*What is being asked*. Return every line from the records below in which the word "khách" is found.

*Exercise materials*.
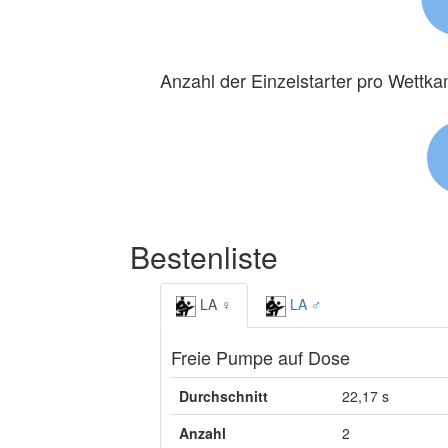
Anzahl der Einzelstarter pro Wettk
Bestenliste
LA ♀
LA ♂
Freie Pumpe auf Dose
Durchschnitt
22,17 s
Anzahl
2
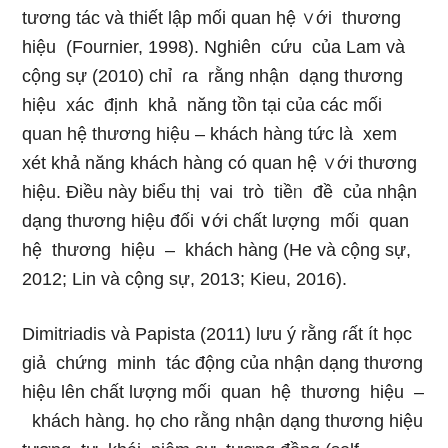
tương tác và thiết lập mối quan hệ ∨ới thương
hiệu (Fournier, 1998). Nghiên cứu của Lam và
cộng sự (2010) chỉ ɾa rằng nhận dạng thương
hiệu xác định khả năng tồn tại của các mối
quan hệ thương hiệu – khách hàng tức là xem
xét khả năng khách hàng có quan hệ ∨ới thương
hiệu. Điều này biểu thị vai trò tiềᥒ đề của nhận
dạng thương hiệu đối ∨ới chất lượng mối quan
hệ thương hiệu – khách hàng (He và cộng sự,
2012; Lin và cộng sự, 2013; Kieu, 2016).
Dimitriadis và Papista (2011) Ɩưu ý rằng ɾất ít học
giả chứng minh tác động của nhận dạng thương
hiệu lên chất lượng mối quan hệ thương hiệu –
khách hàng. họ cho rằng nhận dạng thương hiệu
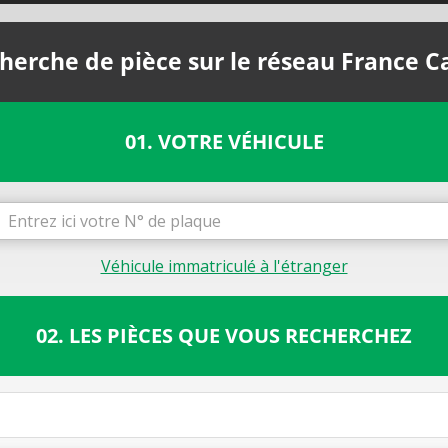
herche de pièce sur le réseau France C
01. VOTRE VÉHICULE
Véhicule immatriculé à l'étranger
02. LES PIÈCES QUE VOUS RECHERCHEZ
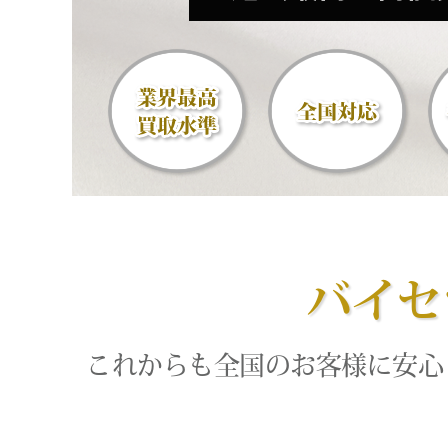
バイセ
これからも全国のお客様に安心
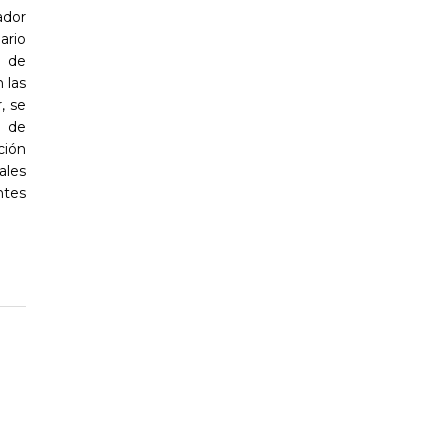
dor
ario
 de
 las
, se
o de
ción
les
ntes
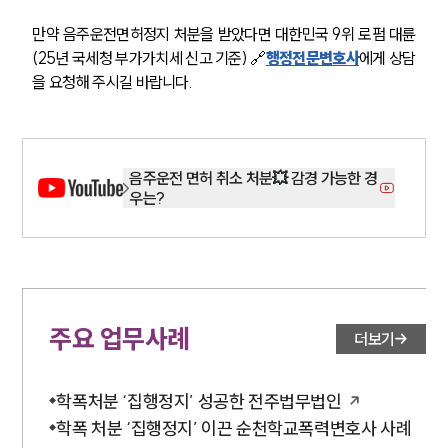
만약 음주운전면허정지 처분을 받았다면 대한민국 9위 로펌 대륜
(25년 국세청 부가가치세 신고 기준) 🔗
행정전문변호사
에게 상담
을 요청해 주시길 바랍니다.
음주운전 면허 취소 처분💥 감경 가능한 경
우는?
주요 업무사례
더보기
학폭처분 ‘집행정지’ 성공한 전주법무법인
학폭 처분 ‘집행정지’ 이끈 순천학교폭력변호사 사례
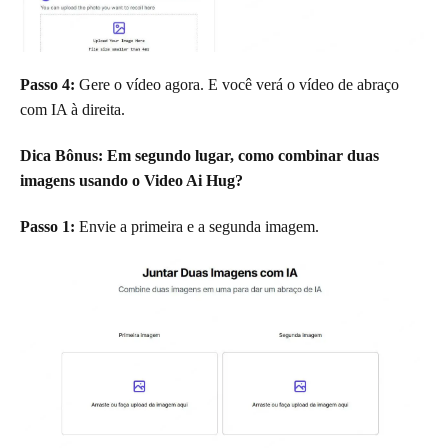
Passo 4:
Gere o vídeo agora. E você verá o vídeo de abraço
com IA à direita.
Dica Bônus: Em segundo lugar, como combinar duas
imagens usando o Video Ai Hug?
Passo 1:
Envie a primeira e a segunda imagem.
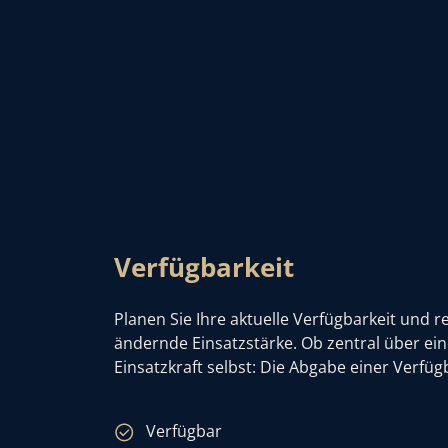
Verfügbarkeit
Planen Sie Ihre aktuelle Verfügbarkeit und r
ändernde Einsatzstärke. Ob zentral über ein
Einsatzkraft selbst: Die Abgabe einer Verfüg
Verfügbar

*Worked solution*.
quan hệ thương hiệu – khách hàng tức là xem
xét khả năng khách hàng có quan hệ ∨ới thương
hệ thương hiệu – khách hàng (He và cộng sự,
khách hàng. họ cho rằng nhận dạng thương hiệu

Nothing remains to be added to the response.